The problem: Whenever "nedsatt" appears in a line, please copy that line from the data.

Records from a data source:

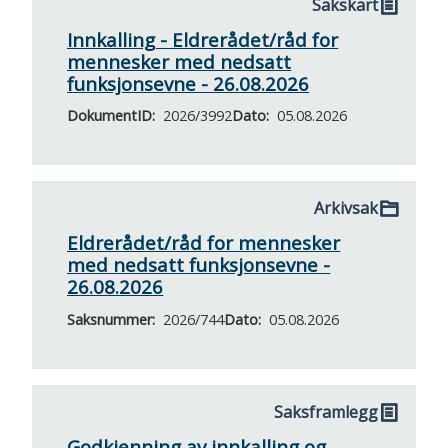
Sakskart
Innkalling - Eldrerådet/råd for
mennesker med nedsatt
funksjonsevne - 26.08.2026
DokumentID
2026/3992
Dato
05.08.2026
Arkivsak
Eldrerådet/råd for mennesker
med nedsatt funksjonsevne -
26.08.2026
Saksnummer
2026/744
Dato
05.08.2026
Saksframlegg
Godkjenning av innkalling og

--

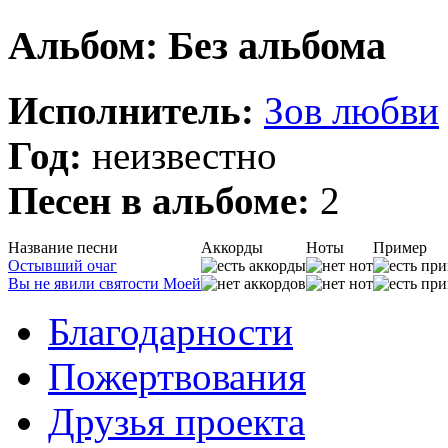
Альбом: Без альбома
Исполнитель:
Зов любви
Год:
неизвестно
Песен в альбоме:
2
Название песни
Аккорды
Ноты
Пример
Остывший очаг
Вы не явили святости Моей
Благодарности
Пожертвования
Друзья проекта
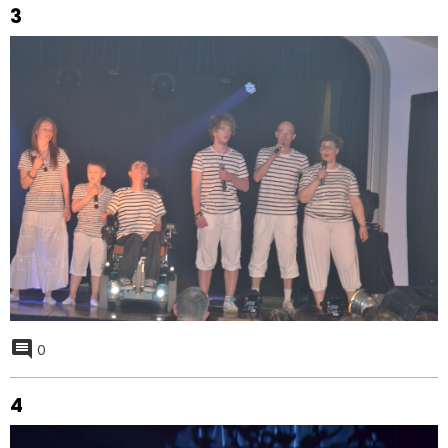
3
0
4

==

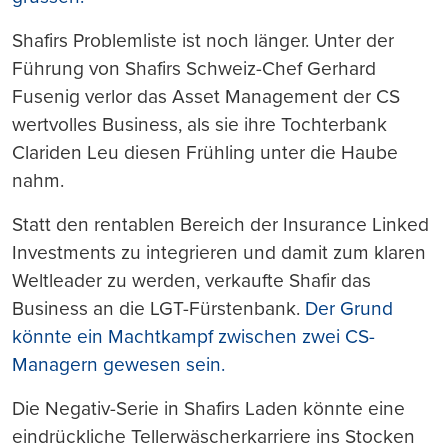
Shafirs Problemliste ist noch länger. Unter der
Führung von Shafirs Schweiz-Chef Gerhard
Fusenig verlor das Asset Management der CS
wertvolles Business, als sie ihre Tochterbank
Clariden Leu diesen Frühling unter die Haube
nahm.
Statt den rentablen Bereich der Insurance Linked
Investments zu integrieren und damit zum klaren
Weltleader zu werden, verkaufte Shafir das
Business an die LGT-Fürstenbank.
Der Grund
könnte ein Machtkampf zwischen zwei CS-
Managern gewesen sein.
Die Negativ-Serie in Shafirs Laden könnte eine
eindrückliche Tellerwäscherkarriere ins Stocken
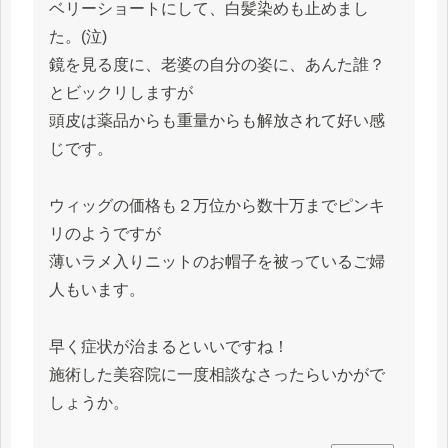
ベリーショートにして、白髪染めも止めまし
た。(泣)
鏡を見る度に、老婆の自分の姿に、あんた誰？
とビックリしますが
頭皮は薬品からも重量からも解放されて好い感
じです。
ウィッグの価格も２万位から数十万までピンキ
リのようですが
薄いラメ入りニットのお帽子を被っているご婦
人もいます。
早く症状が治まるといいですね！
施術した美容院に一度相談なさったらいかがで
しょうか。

Finished exercise:
mennesker med nedsatt
med nedsatt funksjonsevne -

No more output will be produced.